PrinterOn Express Edition 30 Day Trial Agreement

This PrinterOn Express Edition 30 Day Trial Agreement ("Agreement") is between PrinterOn Inc. ("PON") (an Ontario Corporation) and the user (“Company”) of the PON Software who accepts the terms of this Agreement, (collectively, the "Parties").

Company agrees that by clicking to accept this Agreement, Company agrees to be bound by its terms and conditions.

This Agreement expresses the terms and conditions on which Company may use for trial/evaluation purposes a 30 Day Trial version of PON's Express Edition software ("Software") that PON is making available to Company subject to Company’s acceptance of the terms and conditions stated herein.

Please read and review the terms and conditions in this Agreement carefully before installing or using the Software.

By downloading, installing, running or otherwise using the Software, Company is accepting and agreeing to the terms of this Agreement and that Company has read and understands this Agreement. If Company is not willing to be bound by this Agreement, do not download, install or use the Software.

Various copyrights and other intellectual property rights apply to the Software. This Agreement is an evaluation agreement that gives Company limited rights to use the software, and not an agreement for sale or for transfer of title. PON retains all rights not expressly granted by this Agreement.

PON desires to provide the Software to Company for its evaluation purposes for the 30-day evaluation period from the date that Company downloads the Software (the "Evaluation Period"). The Company desires to perform an internal evaluation of the Software for potential use in connection with Company’s business (the "Evaluation").

  1. GRANT. Subject to the terms and conditions of this Agreement, PON hereby grants Company a royalty free, non-exclusive, non-transferable, personal, revocable license to use the Software solely to perform the Evaluation. This Agreement does not include any rights to maintenance or updates.

  2. LIMITED RIGHTS. Company may install the Software on any number of computers. Company acknowledges that the Software contains trade secrets and, in order to protect such trade secrets, Company agrees not to disassemble, decompile or reverse engineer the Software.

  3. TERM AND TERMINATION. This Agreement, and all rights granted to Company hereunder, shall terminate (i) automatically without notice upon the expiration of the Evaluation Period, (ii) upon Company's breach of any provision of this Agreement; or (iii) immediately upon PON providing written notice to Company.

    If Company has not purchased a license of the Software as of the expiration of the Evaluation Period, the Software shall cease to function, and Company will lose access to the functionality of the Software.

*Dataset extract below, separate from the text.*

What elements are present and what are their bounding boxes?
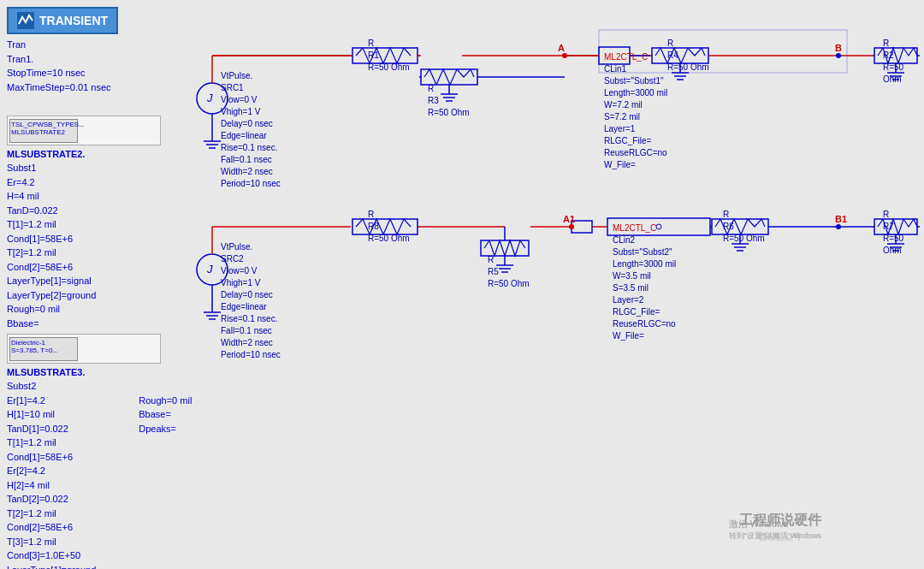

Customer may purchase a license to the Software by contacting PON sales at This email address is being protected from spambots. You need JavaScript enabled to view it. .

  4. TITLE. Title to the Software and all proprietary rights therein shall be and remain the sole and exclusive property of PON.

  5. NO WARRANTY. The software is being supplied on an "as is" basis without warranty of any kind. PON makes no warranties regarding the software, express or implied, including but not limited to any implied warranties of merchantability or fitness for a particular purpose.

  6. LIMITATION OF LIABILITY. For all events and circumstances, PON and its affiliates’ aggregate and cumulative liability arising out of or relating to this Agreement, including without limitation on account of performance or non-performance of obligations, regardless of the form of the cause of action, whether in contract, tort (including without limitation negligence), statute or otherwise will be limited to the direct damages and will not exceed the amount that Company paid to PON under this Agreement.

  7. EXCLUSION OF DAMAGES. Notwithstanding anything to the contrary contained in this Agreement, in no event will PON or its affiliates be liable to the Company, or any other party for damages of any kind arising from this agreement or the use of the software, whether resulting from tort (including negligence), breach of contract or other form of action, including but not limited to direct, indirect, special, incidental and consequential damages (including lost profits) of any kind, even if advised of the possibility of such damage.

  8. GOVERNING LAW CONSENT TO JURISDICTION. The validity, interpretation and enforcement of this Agreement will be governed by and construed in accordance with the laws of the Province of Ontario, Canada without giving effect to the conflicts of laws provisions thereof or the United Nations Convention on Contracts for the International Sale of Goods. All disputes arising out of or relating to this Agreement will be submitted to the exclusive jurisdiction of the courts located in Kitchener, Ontario Canada.

  9. COMPLETE AGREEMENT. This Agreement constitutes the exclusive terms and conditions with respect to the subject manner of this Agreement, notwithstanding any different or additional terms that may be contained in the form of purchase order or other document used by Company to place orders or otherwise effect transactions. This Agreement represents the final, complete and exclusive statement of the agreement between the Parties with respect to the subject matter of this Agreement.

  10. SURVIVAL. Any provision of this Agreement that may reasonably be expected to survive its termination will survive the termination of this Agreement.